06: Hope for Nothing, Fear Nothing, Be Free with

MMA Coach Pete Panos 

This episode is a conversation with MMA Coach Pete Panos from UPRISE MMA in Los Angeles, CA, about finding calm during a fight and balancing the physical and the mental aspects of training.

Many non-crucial details of emergency medical cases, like when a case happened or the age or gender of the patient, have been changed randomly to preserve patient confidentiality. As always with the Emergency Mind Podcast, the goal is not to provide medical advice or commentary on medical care, but to explore best practices and ways that we can all improve how we think during an emergency and apply knowledge under pressure. Additionally, the views expressed on the podcast are personal views and do not represent the views of the employers or organizations at which we work.

01:30— Details about the mixed martial arts school Coach Pete runs on the westside of Los Angeles, CA, called UPRISE MMA can be found here or on Instagram at @uprisemma. Details about Artbar LA, the art and music venue next door, can be found here or on Instagram at @artbarla.

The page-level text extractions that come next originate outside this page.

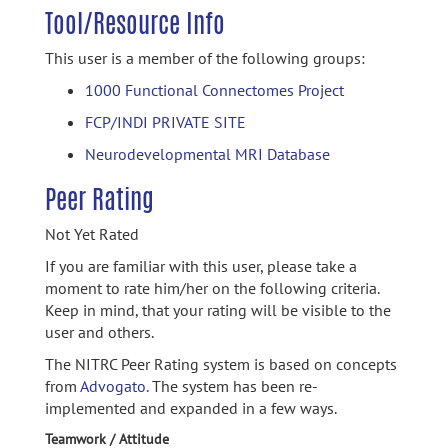
Tool/Resource Info
This user is a member of the following groups:
1000 Functional Connectomes Project
FCP/INDI PRIVATE SITE
Neurodevelopmental MRI Database
Peer Rating
Not Yet Rated
If you are familiar with this user, please take a
moment to rate him/her on the following criteria.
Keep in mind, that your rating will be visible to the
user and others.
The NITRC Peer Rating system is based on concepts
from
Advogato.
The system has been re-
implemented and expanded in a few ways.
Teamwork / Attitude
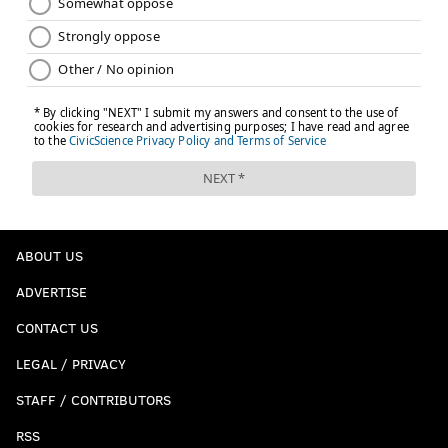
ABOUT US
ADVERTISE
CONTACT US
LEGAL / PRIVACY
STAFF / CONTRIBUTORS
RSS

03:10—There are a large, large number of different types of martial arts. In this podcast, we focus on primarily on two styles: Muay Thai (a primarily striking art) and Brazilian Jiu Jitsu (a grappling art). Mixed Martial Arts (MMA) refers to a hybrid style of multiple martial arts which involves elements of both striking and grappling.

 

06:15—Other activities (like yoga or surfing for instance) certainly also have the deep and rich internal components found in martial arts. That said, in martial arts the connection between inner (mental / spiritual) and outer (physical) training is particularly strong and important. In the more traditional martial arts, this connection has been explored in books like The 20 Guiding Principles of Karate-Do, by Gichin Funakoshi, The Book of Five Rings, by Miyamoto Musashi, or Zen in the Martial Arts, by Joe Hyams.

 

08:30—The single mindedness approach to a complex and potentially dangerous situation that Coach Pete is describing here is obviously important during emergencies in generaly. While there might not always be a literal punch coming at you, if your attention is divided you will not perform your best. Martial arts training has the distinct advantage in teaching this idea because the gap between stimulus (divided attention) and response (getting punched) is particularly short and obvious. The question is how to be mindful of this in other realms like business or emergency care where the linkage between divided attention and suboptimal outcome might less obvious (though no less true).

 

10:15—I really enjoy this meditation instruction that Coach Pete describes: just focus on your breath and if a thought arises, just let it float on down a river.

 

12:05—In Episode 03, Dr. Andrea Austin digs into some of the connections between breath and performance when she talks about “tactical” or “box” breathing. Check out 39:49 or so. Coach Pete’s instruction to just remember to breathe and to find the moments to take a deep breath in the middle of whatever is happening is also simple and useful. It’s also something he routinely reminds me of during our Jiu Jitsu practice.

 

15:37—We don’t get into it at all this episode but there’s a deep connection between facial expression, emotion, and performance that is explored deeply in the excellent book The Hour Between Dog and Wolf by John Coates. There’s some really interesting science behind Coach Pete’s suggestions here, reflecting the broader ideas that physical techniques (breathing, posture, or anchor movements, for example) can profoundly alter our response to stress and pressure.

 

20:45—There’s a wonderful Japanese proverb that captures this idea. “Fall down seven times, get up eight.”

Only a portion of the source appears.